Le corse dei cammelli nella regione del golfo persico sono una delle attività preferite dagli abitanti locali. Una tradizione lunga non proprio secoli, ma che vede ruotare attorno a se enormi quantità di denaro e non solo. Qualche anno fa infatti alcune associazioni umanitarie avevano denunciato l’uso dei minori come fantini per le corse: bambini dai due ai sei anni reclutati in paesi come Afghanistan, Pakistan, Bangladesh. Bambini strappati dalle loro famiglie per pochi dollari, trascinati in paesi lontani e fatti letteralmente schiavi. Costretti a a vivere a ridosso dei circuiti da corsa e a seguire allenamenti estenuanti. L’associazione umanitaria inglese Anti-Slavery denuncia da anni non solo l’uso di minori come fantini, ma anche gli abusi che sembrano subire quotidianamente dai propri “padroni”.

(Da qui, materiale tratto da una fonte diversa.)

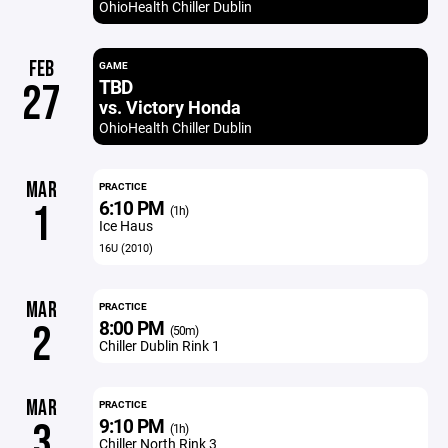
OhioHealth Chiller Dublin
FEB
GAME
TBD
27
vs. Victory Honda
OhioHealth Chiller Dublin
MAR
PRACTICE
6:10 PM
1
(1h)
Ice Haus
16U (2010)
MAR
PRACTICE
8:00 PM
2
(50m)
Chiller Dublin Rink 1
MAR
PRACTICE
9:10 PM
3
(1h)
Chiller North Rink 3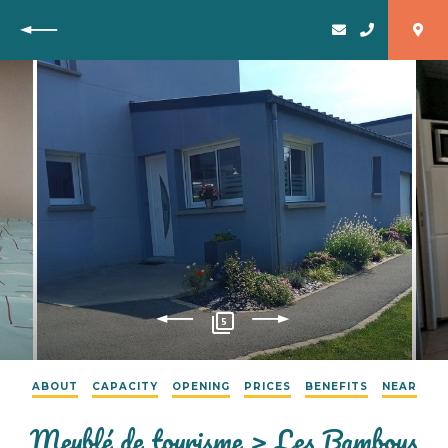
Back
5
ABOUT
CAPACITY
OPENING
PRICES
BENEFITS
NEAR
Meublé de tourisme > Les Bambous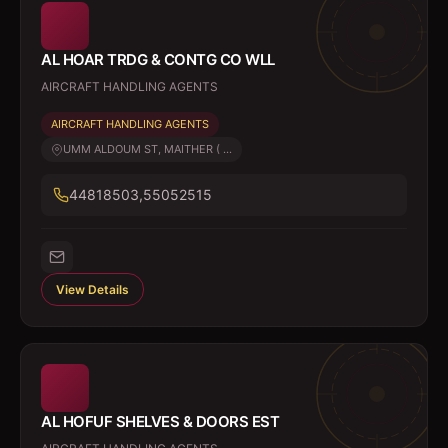
AL HOAR TRDG & CONTG CO WLL
AIRCRAFT HANDLING AGENTS
AIRCRAFT HANDLING AGENTS
UMM ALDOUM ST, MAITHER ( ...
44818503,55052515
View Details
AL HOFUF SHELVES & DOORS EST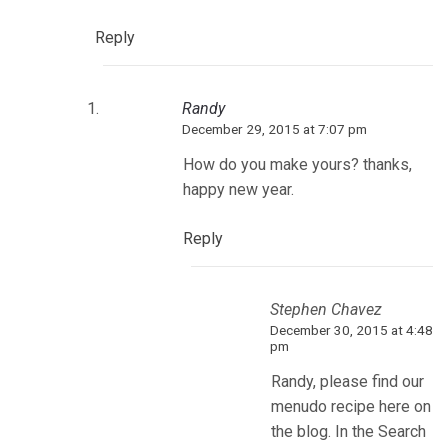
Reply
Randy
December 29, 2015 at 7:07 pm
How do you make yours? thanks,
happy new year.
Reply
Stephen Chavez
December 30, 2015 at 4:48
pm
Randy, please find our
menudo recipe here on
the blog. In the Search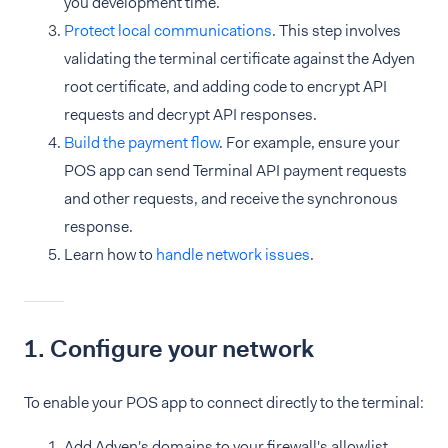
you development time.
Protect local communications
. This step involves
validating the terminal certificate against the Adyen
root certificate, and adding code to encrypt API
requests and decrypt API responses.
Build the payment flow
. For example, ensure your
POS app can send Terminal API payment requests
and other requests, and receive the synchronous
response.
Learn how to
handle network issues
.
1. Configure your network
To enable your POS app to connect directly to the terminal:
Add Adyen's domains to your firewall's allowlist.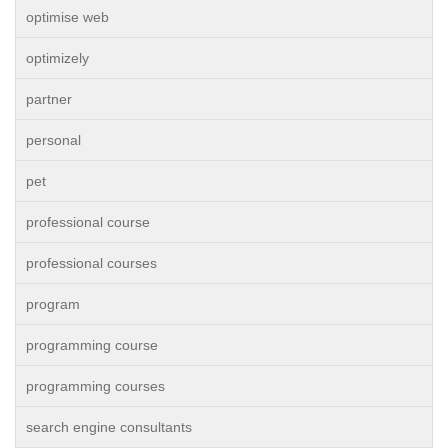
optimise web
optimizely
partner
personal
pet
professional course
professional courses
program
programming course
programming courses
search engine consultants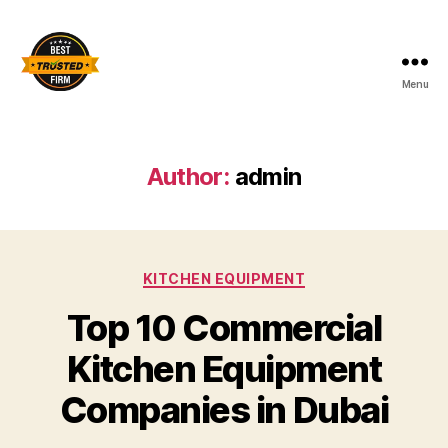
Menu
Best
Trusted
Firm
Author:
admin
Categories
KITCHEN EQUIPMENT
Top 10 Commercial
Kitchen Equipment
Companies in Dubai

Emirati Arabi Uniti, Oman e Qatar sono i paesi dove è più facile assistere ad una gara di cammelli. Non è raro che incidenti, in alcuni casi mortali, feriscano seriamente i giovanissimi fantini; questi una volta diventati inabili alle corse vengono spesso rimandati nei loro paesi di origine, o addirittura, denuncia sempre Anti-Slavery, rivenduti sul mercato nero o in casi estremi uccisi. Nel 2002 le pressioni internazionali hanno portato questi paesi a mettere al bando l’uso dei bambini nelle corse e avviato di recente all’utilizzo di speciali fantini robot che pare sostituiscano con una certa efficacia gli essere umani, se non altro dal punto di vista funzionale. Ma si sa, le riproduzioni artificiali non sono mai uguali all’originale. Quindi nonostante le leggi apparentemente severe nei confronti dei trasgressori, il traffico di bambini continua ininterrotto. In paesi dove la sensibilità per certi temi, come quello dei diritti umani è molto bassa e dove lo stato è spesso complice di abusi, anche i più semplici ed elementari diritti, quale quello all’infanzia, vengono ignorati.